Cordilleran Section - 113th Annual Meeting - 2017

Paper No. 41-4
Presentation Time: 4:30 PM

ROUTING OF SYNOROGENIC SEDIMENT IN COLLISIONAL OROGENS


MCKAY, Matthew P., Department of Geosciences, Missouri State University, 901 S National Ave, Springfield, MO 65897, matthewmckay@missouristate.edu

Recent advances in detrital geochronology have led to a revived use of the sedimentary record to study active margin tectonism. Using data from the U.S. Cordillera, southeastern Asia, and southern Gondwana, we will explore the sedimentary response to orogenesis using detrital geochronology to compare sediment transport routes from source to sink. In the accreted terranes of the Blue Mountains (U.S. Cordillera), Jurassic-Cretaceous strata are interpreted to be coeval with accretion to Laurentia and contain U-Pb detrital zircon populations that are largely devoid of continent-age zircon.

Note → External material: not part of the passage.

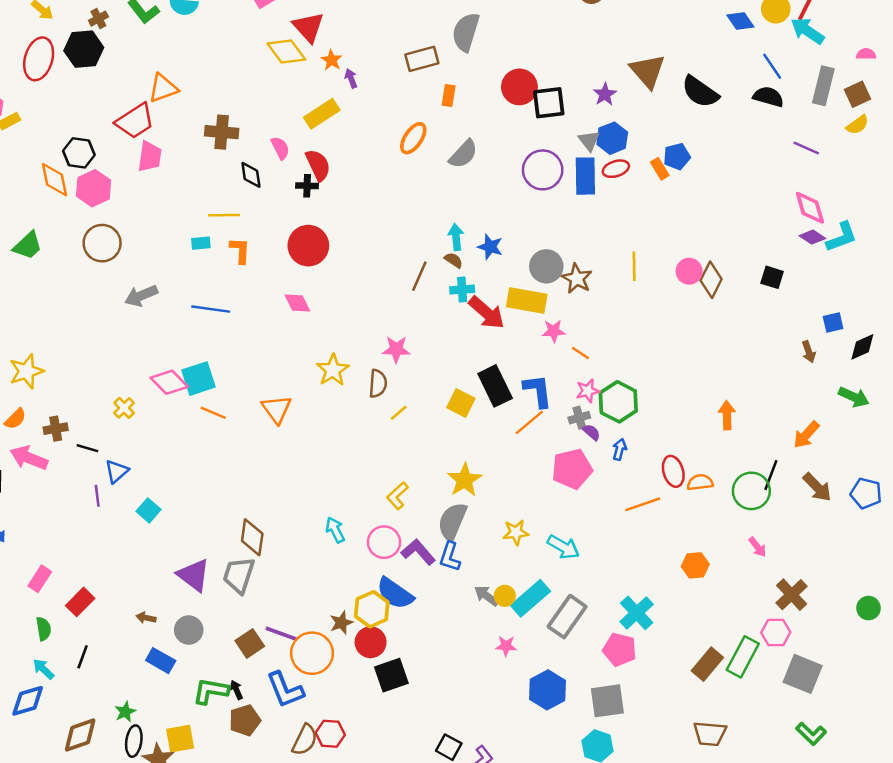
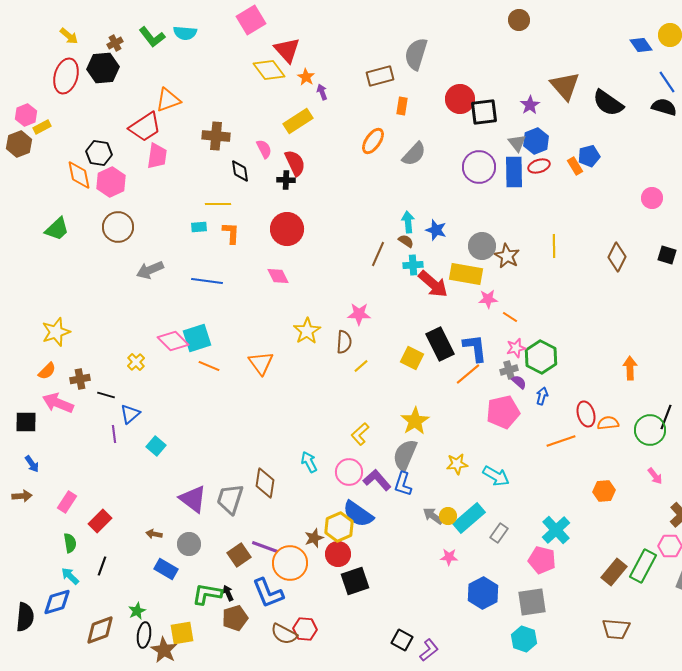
pink circle: (689, 271) -> (652, 198), moved
brown diamond: (252, 537) -> (265, 483), moved
gray rectangle: (567, 617) -> (499, 533), size x0.6
brown semicircle: (305, 740) -> (284, 634), turned 92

This suggests either (a) continental sediment was partitioned during orogenesis and unable to enter accretion-proximal basins, (b) volcaniclastic material diluted the continental sedimentary signal, or (c) the timing of accretion is suspect, and strata may in fact not be synorogenic. In contrast, detrital zircon geochronology of South China Sea sediments yields evidence that continental sediment was directly routed via turbidite systems from mainland China into orogen-adjacent, deepwater basins, with little evidence for active Cenozoic accretion that is ongoing on nearby Taiwan.

Synorogenic strata associated with the Carboniferous-Triassic Gondwanide Orogeny (South America, Africa, Antarctica, Australia) provide an additional pathway for orogenic-sourced sediment to be routed into sedimentary basins. Detrital zircon and sandstone petrography reveal a high proportion of volcaniclastic material in the Gondwanide foreland basin that would have been separated from the active margin by the rising Gondwanide hinterland and fold belt. The presence of this volcanic material requires a significant component of aerial transport across orogenic drainage divides. Together, these observations suggest that: (a) sedimentary linking between allochtonous terranes and continent is not a direct proxy for the timing of accretion, (b) the dominant sediment source may not necessarily represent the most proximal source, and (c) detrital zircon provenance reflects more than ancient, subaqueous drainages.